'torch._C.PyTorchFileReader' object has no attribute'seek' #994

deadsoul44 · 2021-06-10T15:48:45Z

Hello,

I am using the following model for sentence similarity

https://huggingface.co/sentence-transformers/stsb-xlm-r-multilingual/tree/main

word_embedding_model = models.Transformer(bert_model_dir)  # , max_seq_length=512
pooling_model = models.Pooling(word_embedding_model.get_word_embedding_dimension())
model = SentenceTransformer(modules=[word_embedding_model, pooling_model], device=device_str)

But, I get this error:

Traceback (most recent call last):

  File "/home/work/anaconda/lib/python3.6/site-packages/torch/serialization.py", line 306, in _check_seekable

    f.seek(f.tell())

AttributeError:'torch._C.PyTorchFileReader' object has no attribute'seek'

During handling of the above exception, another exception occurred:

Traceback (most recent call last):

  File "/home/work/anaconda/lib/python3.6/site-packages/transformers/modeling_utils.py", line 1205, in from_pretrained

    state_dict = torch.load(resolved_archive_file, map_location="cpu")

  File "/home/work/anaconda/lib/python3.6/site-packages/torch/serialization.py", line 584, in load

    return _load(opened_zipfile, map_location, pickle_module, **pickle_load_args)
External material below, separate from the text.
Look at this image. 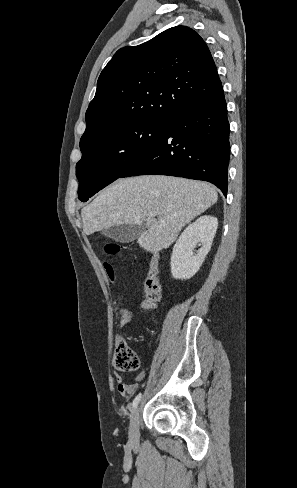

  File "/home/work/anaconda/lib/python3.6/site-packages/moxing/framework/file/file_io_patch.py", line 200, in _load

    _check_seekable(f)

  File "/home/work/anaconda/lib/python3.6/site-packages/torch/serialization.py", line 309, in _check_seekable

    raise_err_msg(["seek", "tell"], e)

  File "/home/work/anaconda/lib/python3.6/site-packages/torch/serialization.py", line 302, in raise_err_msg

    raise type(e)(msg)

AttributeError:'torch._C.PyTorchFileReader' object has no attribute'seek'. You can only torch.load from a file that is seekable. Please pre-load the data into a buffer like io.BytesIO and try to load from it instead .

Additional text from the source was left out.